[Data for processing]
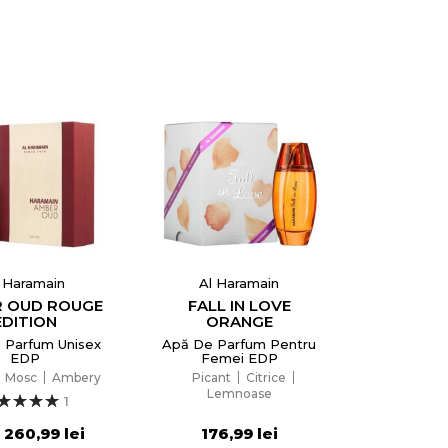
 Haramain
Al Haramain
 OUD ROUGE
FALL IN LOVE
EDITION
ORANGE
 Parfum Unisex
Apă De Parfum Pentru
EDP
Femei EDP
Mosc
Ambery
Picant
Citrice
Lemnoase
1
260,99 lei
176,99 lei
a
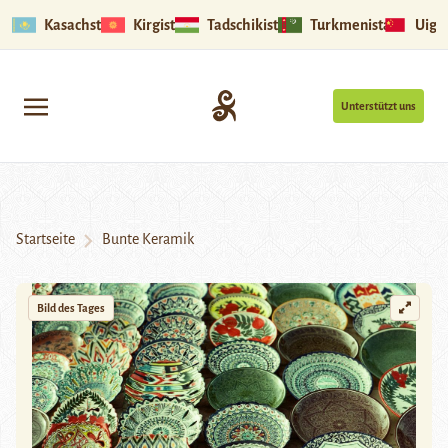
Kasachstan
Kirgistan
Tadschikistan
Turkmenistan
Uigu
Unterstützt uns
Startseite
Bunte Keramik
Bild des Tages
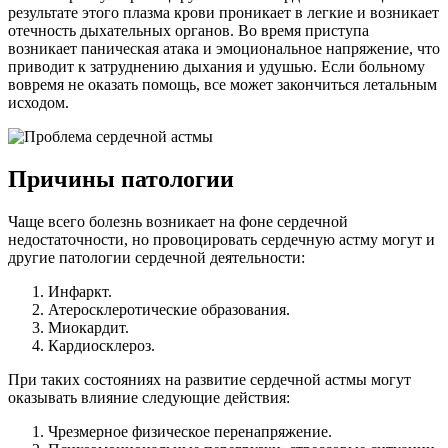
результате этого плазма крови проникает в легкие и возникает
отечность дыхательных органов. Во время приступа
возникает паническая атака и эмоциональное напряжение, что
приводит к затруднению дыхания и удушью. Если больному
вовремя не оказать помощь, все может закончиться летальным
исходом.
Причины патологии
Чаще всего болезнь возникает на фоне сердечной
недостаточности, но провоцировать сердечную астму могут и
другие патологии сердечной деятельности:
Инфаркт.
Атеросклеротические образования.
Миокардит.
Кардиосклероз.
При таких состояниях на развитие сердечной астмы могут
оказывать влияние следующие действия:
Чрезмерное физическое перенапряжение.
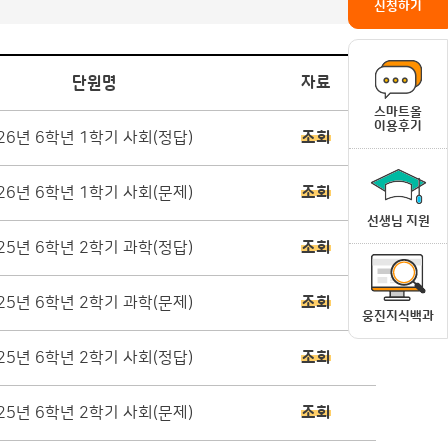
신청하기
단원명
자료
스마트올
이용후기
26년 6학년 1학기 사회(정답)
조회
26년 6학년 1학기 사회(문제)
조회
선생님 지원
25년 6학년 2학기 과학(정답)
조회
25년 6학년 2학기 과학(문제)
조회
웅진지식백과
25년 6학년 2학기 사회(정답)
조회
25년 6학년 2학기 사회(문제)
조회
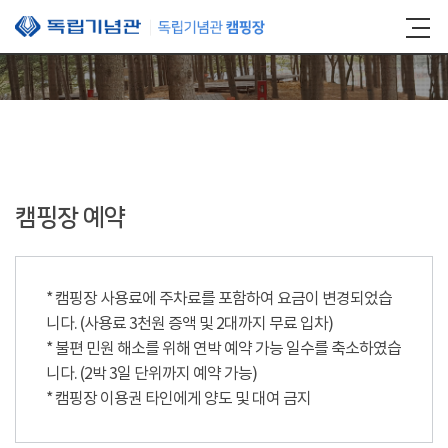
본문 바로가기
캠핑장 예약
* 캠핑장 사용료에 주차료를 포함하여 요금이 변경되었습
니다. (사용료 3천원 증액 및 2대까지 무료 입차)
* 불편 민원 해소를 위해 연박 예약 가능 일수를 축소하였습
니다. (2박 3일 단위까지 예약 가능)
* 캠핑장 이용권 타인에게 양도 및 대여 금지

[Work to be completed] Please reproduce every record exactly as written, excluding the pictures.

[Answer]
 Haramain
Al Haramain
 OUD ROUGE
FALL IN LOVE
EDITION
ORANGE
 Parfum Unisex
Apă De Parfum Pentru
EDP
Femei EDP
Mosc
Ambery
Picant
Citrice
Lemnoase
1
260,99 lei
176,99 lei
a
Kasachstan
Kirgistan
Tadschikistan
Turkmenistan
Uigu
Unterstützt uns
Startseite
Bunte Keramik
Bild des Tages
результате этого плазма крови проникает в легкие и возникает
отечность дыхательных органов. Во время приступа
возникает паническая атака и эмоциональное напряжение, что
приводит к затруднению дыхания и удушью. Если больному
вовремя не оказать помощь, все может закончиться летальным
исходом.
Причины патологии
Чаще всего болезнь возникает на фоне сердечной
недостаточности, но провоцировать сердечную астму могут и
другие патологии сердечной деятельности:
Инфаркт.
Атеросклеротические образования.
Миокардит.
Кардиосклероз.
При таких состояниях на развитие сердечной астмы могут
оказывать влияние следующие действия:
Чрезмерное физическое перенапряжение.
신청하기
단원명
자료
스마트올
이용후기
26년 6학년 1학기 사회(정답)
조회
26년 6학년 1학기 사회(문제)
조회
선생님 지원
25년 6학년 2학기 과학(정답)
조회
25년 6학년 2학기 과학(문제)
조회
웅진지식백과
25년 6학년 2학기 사회(정답)
조회
25년 6학년 2학기 사회(문제)
조회
본문 바로가기
캠핑장 예약
* 캠핑장 사용료에 주차료를 포함하여 요금이 변경되었습
니다. (사용료 3천원 증액 및 2대까지 무료 입차)
* 불편 민원 해소를 위해 연박 예약 가능 일수를 축소하였습
니다. (2박 3일 단위까지 예약 가능)
* 캠핑장 이용권 타인에게 양도 및 대여 금지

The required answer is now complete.